Os embargos de declaração opostos foram rejeitados (e-STJ, fls. 130/138). Nas razões do recurso especial (e-STJ, fls. 145/158), fundado no art. 105, III, a e c, da CF, o recorrente aduziu violação dos arts. 535 e 458 do CPC, pois a rejeição de seus aclaratórios teria acarretado negativa de prestação jurisdicional, não tendo o TJDFT se manifestado especialmente sobre o suporte fático para preenchimento dos requisitos autorizadores da desconsideração da personalidade jurídica (CC/02, art. 50) e a respeito da norma que determina seja a execução feita da maneira menos gravosa ao devedor (CPC, art. 620).
Acrescentou ter havido falta de critério ao se aplicar o art. 50 do CC/02, haja vista a desconsideração da personalidade jurídica requerer, para sua aplicação, o desvio de finalidade ou a confusão patrimonial, situações que não se teriam caracterizado no caso concreto.

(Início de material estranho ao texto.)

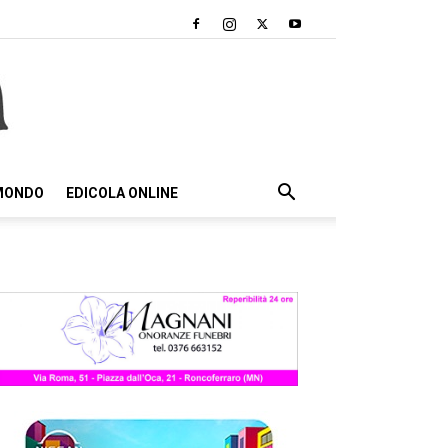
 MONDO
EDICOLA ONLINE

No agravo (e-STJ, fls. 187/201), afirmam presentes todos os requisitos para admissão do recurso especial.
Contraminuta apresentada pelo recorrido (e-STJ, fls. 204/210). É o relatório. Decido.
Quanto à tese da negativa de prestação jurisdicional, decorrente da rejeição dos aclaratórios, cumpre dizer primeiramente, que a matéria relativa ao art. 620 do Código de Processo Civil foi submetida ao Tribunal de origem, pela primeira vez, nos embargos de declaração. Assim, como o tema não foi aventado no agravo de instrumento anterior, não estava mesmo o Tribunal obrigado a se manifestar sobre ele.
No que respeita ao art. 50 do CC/02, a desconsideração da personalidade foi o único assunto tratado no acórdão impugnado.
Descabido, portanto, cogitar de omissão sanável por embargos de declaração, que não se prestam para impugnar eventual insuficiência do acervo probatório.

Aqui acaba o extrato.